Curiously, Ellsberg had first-hand knowledge of perhaps the biggest lie of Vietnam. On Aug. 4, 1964, Ellsberg, a Harvard graduate and former marine officer, began working at the Pentagon. That day, cables were received from U.S. warships in the Gulf of Tonkin, claiming that the North Vietnamese had fired on them. Within hours, however, another cable arrived saying that “all previous cables are in question.”
As it turned out, the so-called “attacks” were likely radar malfunctions. (LBJ even joked, “For all I know, our Navy was shooting at whales.”) In 2005, a National Security Agency report stated, “It is not simply that there is a different story as to what happened; it is that no attack happened.”
And yet, on Aug. 7, Congress passed the Tonkin Gulf Resolution, giving LBJ authorization to use military force in Southeast Asia. (Eight years ago tomorrow, Congress authorized George Bush to invade Iraq, proving the lessons of Vietnam had been sadly forgotten.)
Faced with a painful moral dilemma, in 1969 Ellsberg decided to sneak the incriminating files out of RAND and photocopy the approximately 7,000 documents. For a year and a half, he tried to get Congressional leaders to hold hearings, but to no avail. Finally, he went to the press. On the morning of June 13, 1971, a shocked nation read portions of the Pentagon Papers on the front page of the New York Times.
“The Most Dangerous Man in America” plays like a political thriller. Among the highlights (or lowlights) are that JFK sent troops to Vietnam in violation of the Geneva Accords; that LBJ, while campaigning as the “peace candidate” in 1964, planned to widen the war; and that Richard Nixon secretly bombed Cambodia and Laos and contemplated nuking Vietnam. (On the audio we hear Nixon bark at Henry Kissinger, “Are you afraid to drop a nuclear bomb on these people?”)
Paranoid about intelligence leaks, Nixon orchestrated the aptly named “plumbers,” a clandestine operation that wiretapped Ellsberg’s phone and broke into his psychiatrist’s office (and later, the Watergate Hotel).

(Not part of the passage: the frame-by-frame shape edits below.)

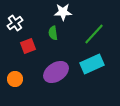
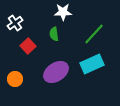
green semicircle: moved 1 px right, 1 px down
red square: rotated 21 degrees counterclockwise
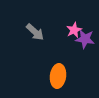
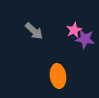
gray arrow: moved 1 px left, 1 px up
orange ellipse: rotated 15 degrees counterclockwise
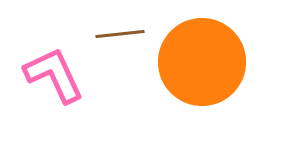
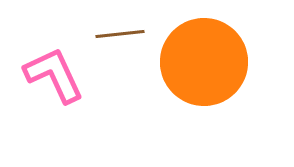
orange circle: moved 2 px right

Due to gross governmental misconduct and illegal evidence gathering (and offering Ellsberg’s trial judge the directorship of the FBI) on May 11, 1973, all charges against Ellsberg were dismissed. On Aug. 9, 1974, Nixon resigned in disgrace, and in April 1975, the Vietnam War finally ended. And so concluded one of the darkest chapters in American history.
In retrospect, among the more disturbing revelations in the Pentagon Papers was the CIA coordination of the assassination of Ngo Dinh Diem, our handpicked dictator in South Vietnam. This was just one example of our “dancing with dictators,” a list that includes Norriega, the Shah of Iran and Saddam Hussein, to name but a few.
Even Tea Partier Glenn Beck deciphers the downside of dealing with despots. (Alliteration, anyone?) Shortly after 9/11, Beck commented, “Did we deserve to be attacked? No! Were we minding our own business? No. Were we in bed with dictators? Yes! Does that cause problems. Yes!” (To which I respond, is it weird to be agreeing with Glenn Beck? Yes!)
“The Most Dangerous Man in America,” directed by Judith Ehrlich and Rick Goldsmith, and narrated by Daniel Ellsberg, is online through Oct. 27 at www.pbs.org. For fans of the show, I apologize because I have no idea when the next “Dancing with the Stars” airs.